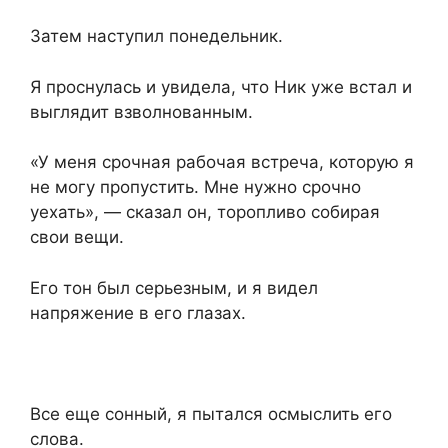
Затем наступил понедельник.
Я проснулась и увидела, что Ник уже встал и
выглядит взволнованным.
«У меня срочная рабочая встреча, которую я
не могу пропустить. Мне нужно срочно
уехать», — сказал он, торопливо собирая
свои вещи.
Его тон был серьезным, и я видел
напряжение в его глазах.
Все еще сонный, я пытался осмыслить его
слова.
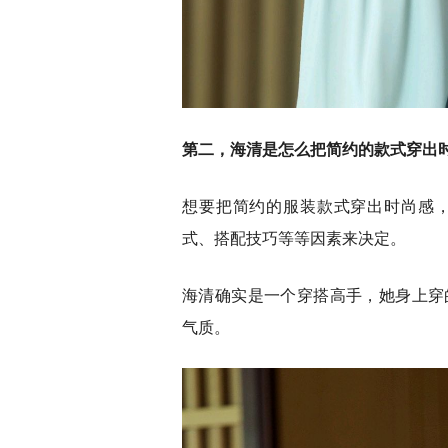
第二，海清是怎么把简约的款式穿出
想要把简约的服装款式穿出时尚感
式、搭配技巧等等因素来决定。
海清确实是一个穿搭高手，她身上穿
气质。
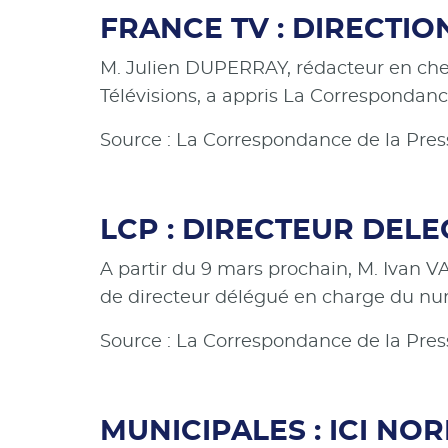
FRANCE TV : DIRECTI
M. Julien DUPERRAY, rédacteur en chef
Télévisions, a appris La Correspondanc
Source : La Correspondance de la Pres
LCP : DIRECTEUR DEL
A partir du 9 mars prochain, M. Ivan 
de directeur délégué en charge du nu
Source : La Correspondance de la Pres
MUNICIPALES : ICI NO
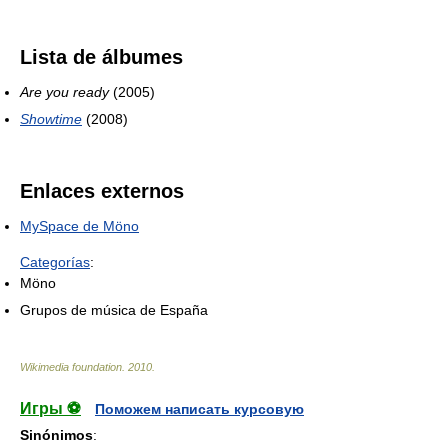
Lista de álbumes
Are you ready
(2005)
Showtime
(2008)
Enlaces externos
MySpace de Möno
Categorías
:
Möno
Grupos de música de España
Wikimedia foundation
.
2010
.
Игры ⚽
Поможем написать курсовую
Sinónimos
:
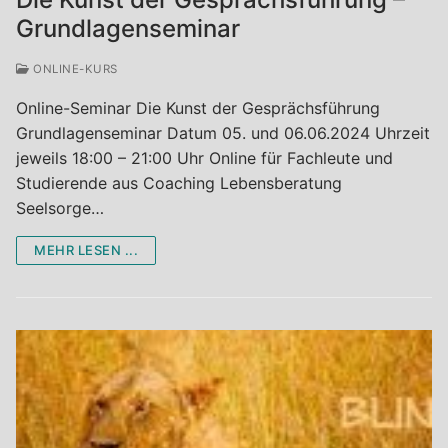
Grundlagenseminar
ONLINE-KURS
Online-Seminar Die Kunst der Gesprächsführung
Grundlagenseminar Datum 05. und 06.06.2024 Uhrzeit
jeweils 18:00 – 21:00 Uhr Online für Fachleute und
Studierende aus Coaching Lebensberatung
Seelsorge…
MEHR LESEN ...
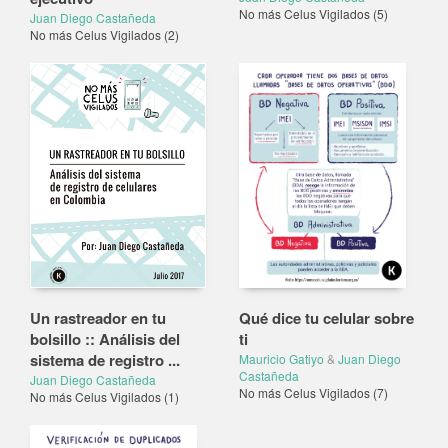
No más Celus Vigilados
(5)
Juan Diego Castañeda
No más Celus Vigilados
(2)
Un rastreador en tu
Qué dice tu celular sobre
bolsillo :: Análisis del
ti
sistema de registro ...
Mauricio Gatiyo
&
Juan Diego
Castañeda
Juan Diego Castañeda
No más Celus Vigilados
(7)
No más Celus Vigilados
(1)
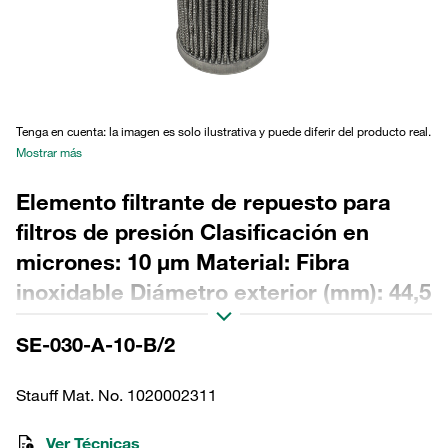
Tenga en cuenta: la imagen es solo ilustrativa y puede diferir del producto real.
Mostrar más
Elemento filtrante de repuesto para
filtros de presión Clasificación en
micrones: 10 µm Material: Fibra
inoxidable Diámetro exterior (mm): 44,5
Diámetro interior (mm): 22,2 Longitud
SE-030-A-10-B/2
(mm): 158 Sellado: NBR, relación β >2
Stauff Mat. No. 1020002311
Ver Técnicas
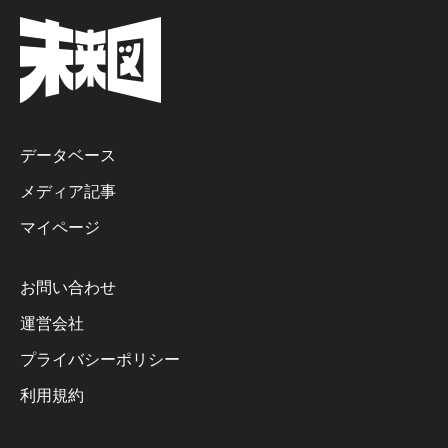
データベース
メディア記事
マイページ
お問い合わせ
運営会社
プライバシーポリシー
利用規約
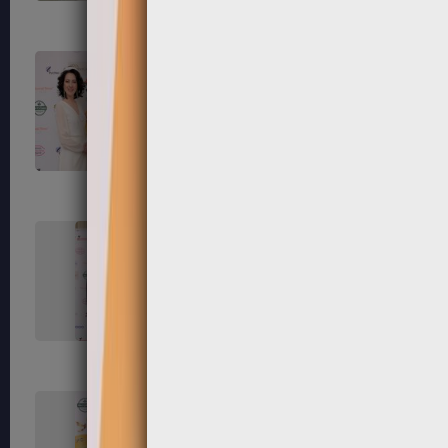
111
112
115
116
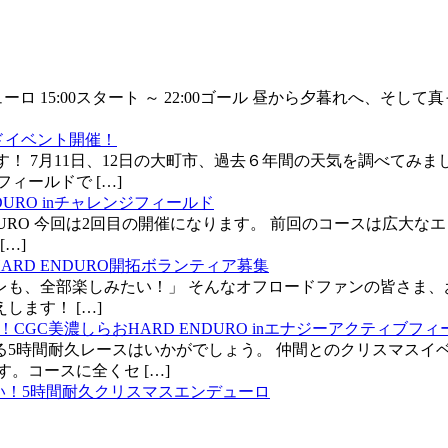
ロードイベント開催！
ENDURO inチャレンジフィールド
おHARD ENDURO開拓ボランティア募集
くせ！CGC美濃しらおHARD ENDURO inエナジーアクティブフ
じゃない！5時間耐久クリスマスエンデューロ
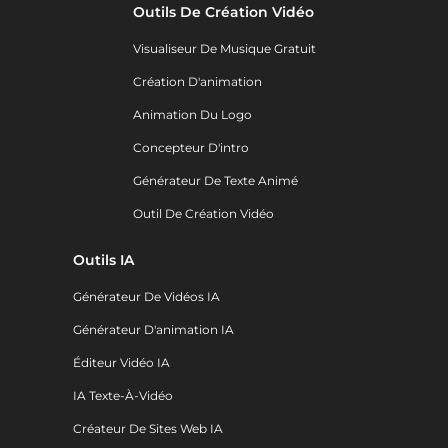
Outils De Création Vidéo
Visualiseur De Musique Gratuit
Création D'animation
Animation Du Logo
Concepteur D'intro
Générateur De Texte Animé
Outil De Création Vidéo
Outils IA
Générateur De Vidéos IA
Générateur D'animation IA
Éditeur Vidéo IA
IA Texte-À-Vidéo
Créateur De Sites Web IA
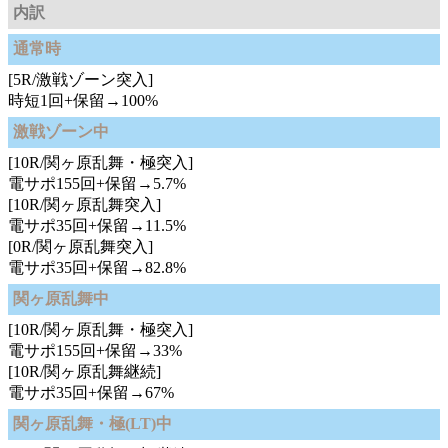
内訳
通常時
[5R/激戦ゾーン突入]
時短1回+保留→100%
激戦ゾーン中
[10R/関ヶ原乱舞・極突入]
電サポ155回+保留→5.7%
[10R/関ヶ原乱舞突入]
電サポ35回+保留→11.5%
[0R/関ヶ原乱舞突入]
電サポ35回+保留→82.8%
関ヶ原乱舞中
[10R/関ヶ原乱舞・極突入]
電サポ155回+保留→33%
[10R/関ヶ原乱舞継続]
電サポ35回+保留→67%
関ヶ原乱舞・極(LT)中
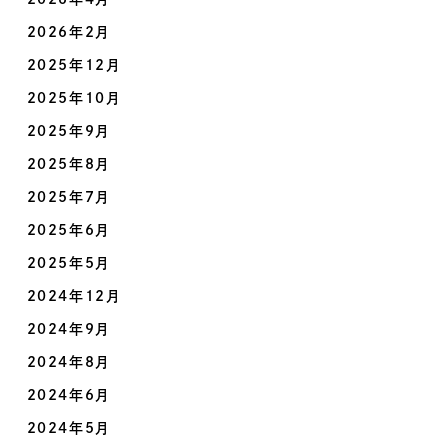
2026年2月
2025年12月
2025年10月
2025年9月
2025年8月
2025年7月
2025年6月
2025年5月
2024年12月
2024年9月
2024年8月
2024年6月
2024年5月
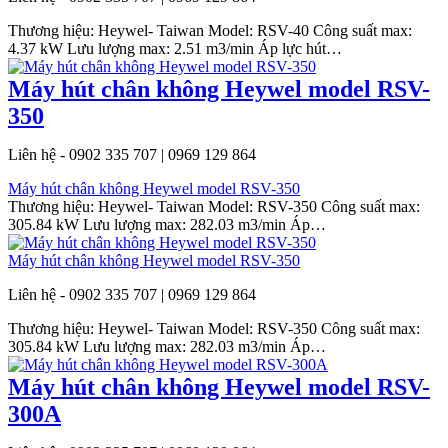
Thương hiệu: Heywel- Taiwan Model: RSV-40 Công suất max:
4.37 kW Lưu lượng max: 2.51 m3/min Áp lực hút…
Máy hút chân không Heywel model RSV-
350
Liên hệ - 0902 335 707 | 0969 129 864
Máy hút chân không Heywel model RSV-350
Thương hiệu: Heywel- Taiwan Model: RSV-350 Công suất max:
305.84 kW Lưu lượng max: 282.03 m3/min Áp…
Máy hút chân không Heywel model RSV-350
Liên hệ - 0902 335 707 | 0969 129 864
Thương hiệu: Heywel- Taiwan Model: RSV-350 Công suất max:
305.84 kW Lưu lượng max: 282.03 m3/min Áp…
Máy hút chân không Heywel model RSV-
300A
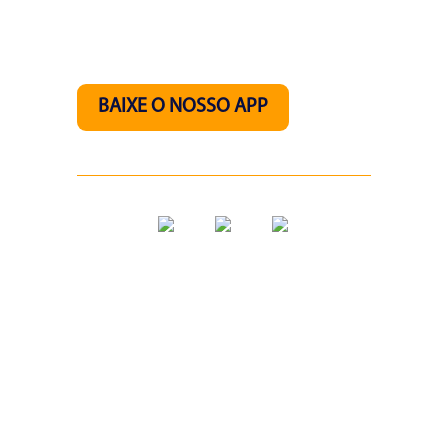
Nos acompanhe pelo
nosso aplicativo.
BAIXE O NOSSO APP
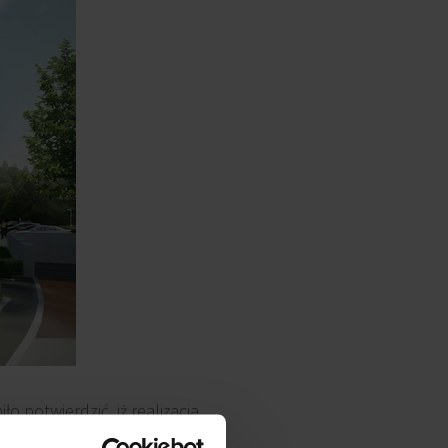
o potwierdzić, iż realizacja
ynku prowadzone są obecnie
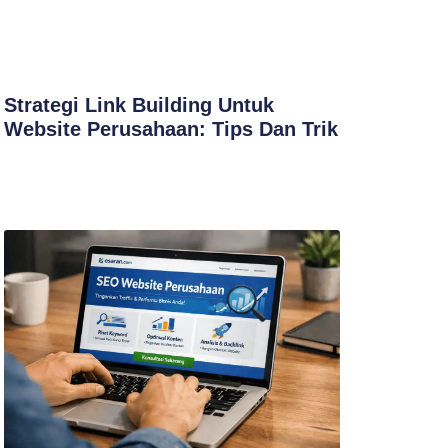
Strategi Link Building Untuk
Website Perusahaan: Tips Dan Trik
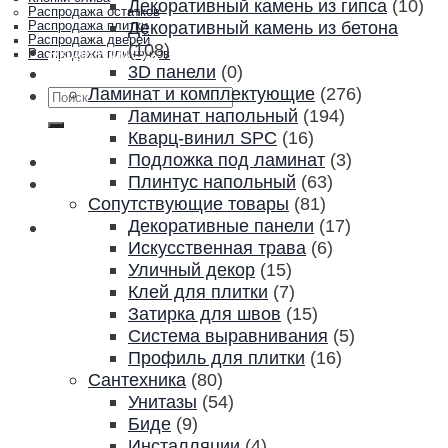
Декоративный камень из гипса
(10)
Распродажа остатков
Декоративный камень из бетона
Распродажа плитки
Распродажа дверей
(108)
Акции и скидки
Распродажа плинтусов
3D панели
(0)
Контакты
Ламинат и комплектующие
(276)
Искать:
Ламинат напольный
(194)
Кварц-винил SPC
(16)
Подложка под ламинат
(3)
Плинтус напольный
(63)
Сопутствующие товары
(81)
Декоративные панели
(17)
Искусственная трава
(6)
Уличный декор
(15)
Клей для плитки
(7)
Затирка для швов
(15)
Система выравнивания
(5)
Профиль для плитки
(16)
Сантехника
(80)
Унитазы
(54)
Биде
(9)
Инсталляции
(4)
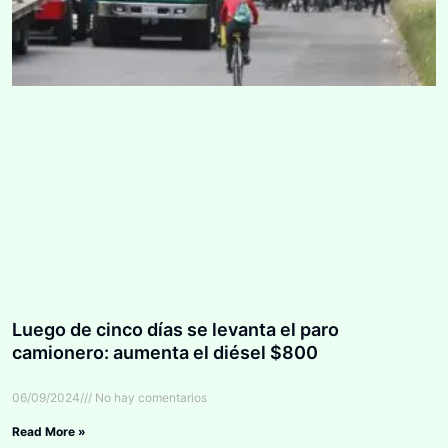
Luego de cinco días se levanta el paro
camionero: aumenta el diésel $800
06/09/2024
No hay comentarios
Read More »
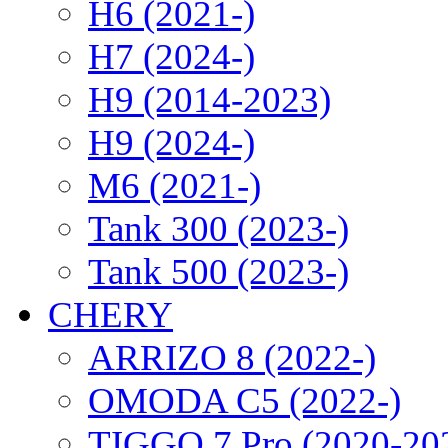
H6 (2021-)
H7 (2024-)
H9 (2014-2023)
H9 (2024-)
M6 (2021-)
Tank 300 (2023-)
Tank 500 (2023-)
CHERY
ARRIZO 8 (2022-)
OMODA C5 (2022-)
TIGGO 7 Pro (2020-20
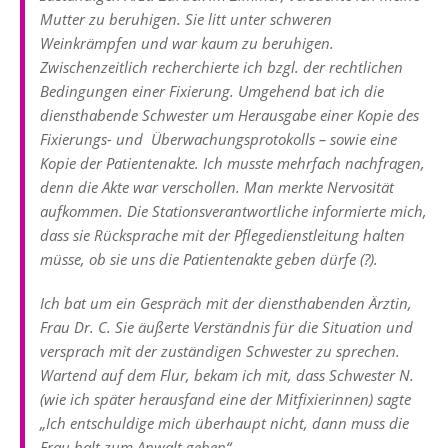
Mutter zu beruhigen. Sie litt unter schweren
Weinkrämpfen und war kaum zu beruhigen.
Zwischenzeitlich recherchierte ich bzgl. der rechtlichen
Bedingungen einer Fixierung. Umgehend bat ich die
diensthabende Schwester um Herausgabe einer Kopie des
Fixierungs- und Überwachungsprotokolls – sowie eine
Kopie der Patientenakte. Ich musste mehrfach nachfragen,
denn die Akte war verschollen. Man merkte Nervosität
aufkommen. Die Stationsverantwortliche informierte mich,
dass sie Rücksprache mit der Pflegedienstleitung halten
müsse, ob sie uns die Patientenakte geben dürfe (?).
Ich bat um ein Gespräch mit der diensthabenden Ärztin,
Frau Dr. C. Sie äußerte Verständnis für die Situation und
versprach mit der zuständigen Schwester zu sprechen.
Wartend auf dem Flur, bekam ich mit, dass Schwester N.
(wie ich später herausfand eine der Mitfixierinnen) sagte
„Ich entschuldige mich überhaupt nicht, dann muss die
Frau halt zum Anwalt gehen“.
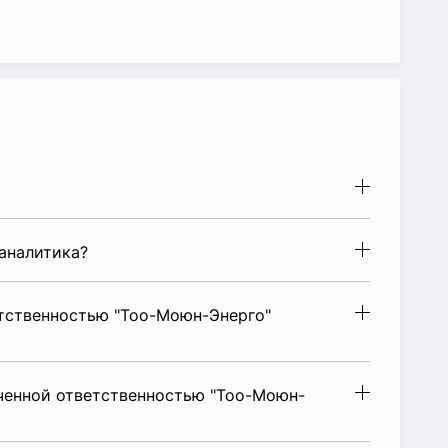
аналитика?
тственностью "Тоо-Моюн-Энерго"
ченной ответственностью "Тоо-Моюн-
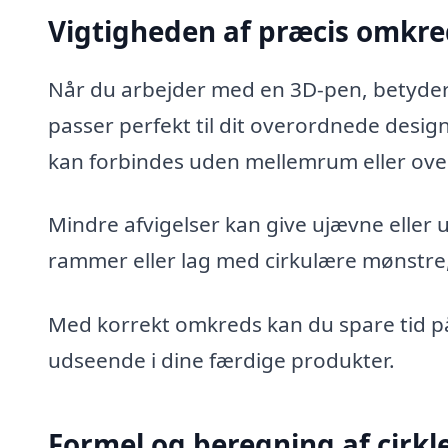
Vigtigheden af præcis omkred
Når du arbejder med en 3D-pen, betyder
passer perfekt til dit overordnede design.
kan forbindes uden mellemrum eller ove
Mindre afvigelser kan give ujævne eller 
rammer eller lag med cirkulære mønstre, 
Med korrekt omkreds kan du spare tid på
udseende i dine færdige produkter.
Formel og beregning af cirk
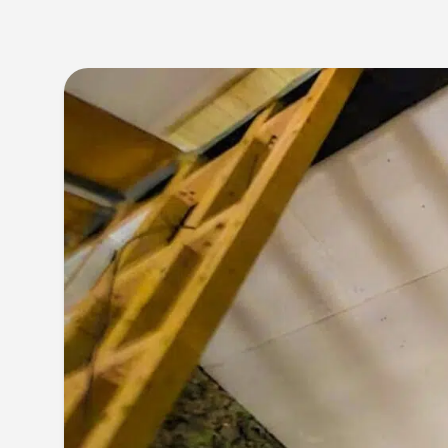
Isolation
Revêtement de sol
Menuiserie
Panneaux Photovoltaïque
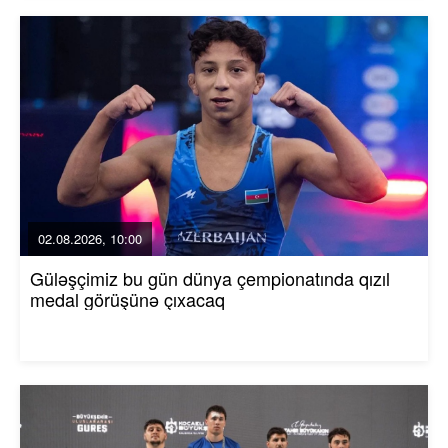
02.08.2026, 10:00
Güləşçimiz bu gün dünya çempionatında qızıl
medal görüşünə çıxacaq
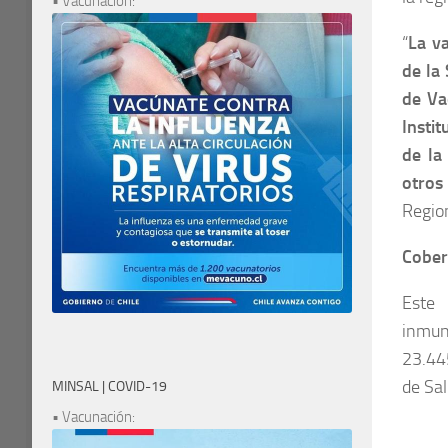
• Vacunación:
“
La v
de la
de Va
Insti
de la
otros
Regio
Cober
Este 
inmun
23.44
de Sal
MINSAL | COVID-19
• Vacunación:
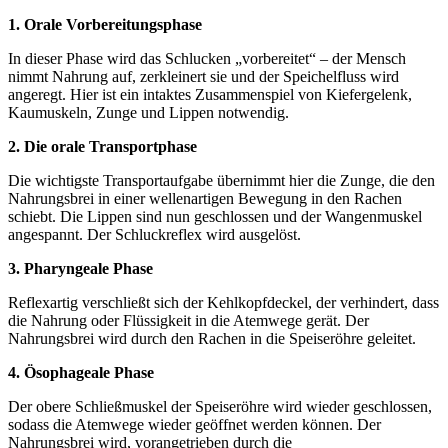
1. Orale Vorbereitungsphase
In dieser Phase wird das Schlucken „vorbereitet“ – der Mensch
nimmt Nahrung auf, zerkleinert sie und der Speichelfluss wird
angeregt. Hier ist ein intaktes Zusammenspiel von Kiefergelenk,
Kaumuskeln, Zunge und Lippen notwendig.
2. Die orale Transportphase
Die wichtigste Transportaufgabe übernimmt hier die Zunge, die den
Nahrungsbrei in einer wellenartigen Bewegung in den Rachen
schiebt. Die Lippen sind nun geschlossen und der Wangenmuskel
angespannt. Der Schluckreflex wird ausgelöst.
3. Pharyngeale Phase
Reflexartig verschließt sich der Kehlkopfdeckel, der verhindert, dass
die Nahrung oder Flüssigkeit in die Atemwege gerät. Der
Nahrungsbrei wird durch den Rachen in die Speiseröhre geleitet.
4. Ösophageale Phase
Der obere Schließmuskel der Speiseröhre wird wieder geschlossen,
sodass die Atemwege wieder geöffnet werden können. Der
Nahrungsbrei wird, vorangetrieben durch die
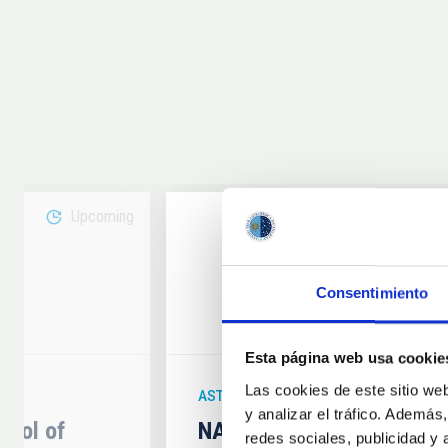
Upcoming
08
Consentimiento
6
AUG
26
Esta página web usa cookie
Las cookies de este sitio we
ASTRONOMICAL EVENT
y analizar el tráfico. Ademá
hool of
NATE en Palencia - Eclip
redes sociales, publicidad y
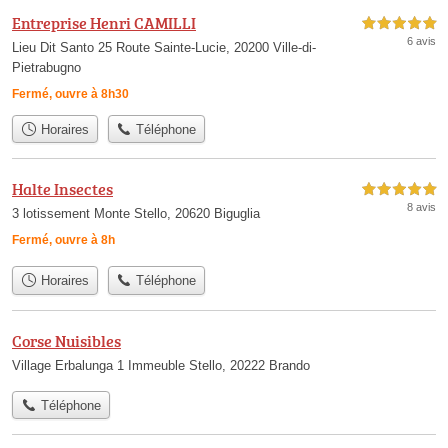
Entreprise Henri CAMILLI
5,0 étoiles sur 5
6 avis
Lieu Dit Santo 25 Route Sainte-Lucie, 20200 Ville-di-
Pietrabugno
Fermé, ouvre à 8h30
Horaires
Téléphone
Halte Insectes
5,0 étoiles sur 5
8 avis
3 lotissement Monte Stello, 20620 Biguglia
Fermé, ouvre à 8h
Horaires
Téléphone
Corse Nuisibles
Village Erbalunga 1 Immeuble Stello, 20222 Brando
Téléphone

+ + + +

The output is the stretch above from the line with "電サポ155回+保留→33%" through the line with "Распродажа остатков", copied word for word with both ends kept and every picture dropped.

電サポ155回+保留→33%
[10R/関ヶ原乱舞継続]
電サポ35回+保留→67%
関ヶ原乱舞・極(LT)中
2026年2月
2025年12月
2025年10月
2025年9月
2025年8月
2025年7月
2025年6月
2025年5月
2024年12月
2024年9月
2024年8月
2024年6月
2024年5月
Thương hiệu: Heywel- Taiwan Model: RSV-40 Công suất max:
4.37 kW Lưu lượng max: 2.51 m3/min Áp lực hút…
Máy hút chân không Heywel model RSV-
350
Liên hệ - 0902 335 707 | 0969 129 864
Máy hút chân không Heywel model RSV-350
Thương hiệu: Heywel- Taiwan Model: RSV-350 Công suất max:
305.84 kW Lưu lượng max: 282.03 m3/min Áp…
Máy hút chân không Heywel model RSV-350
Liên hệ - 0902 335 707 | 0969 129 864
Thương hiệu: Heywel- Taiwan Model: RSV-350 Công suất max:
305.84 kW Lưu lượng max: 282.03 m3/min Áp…
Máy hút chân không Heywel model RSV-
300A
Nos acompanhe pelo
nosso aplicativo.
BAIXE O NOSSO APP
o potwierdzić, iż realizacja
ynku prowadzone są obecnie
Strategi Link Building Untuk
Website Perusahaan: Tips Dan Trik
Декоративный камень из гипса
(10)
Распродажа остатков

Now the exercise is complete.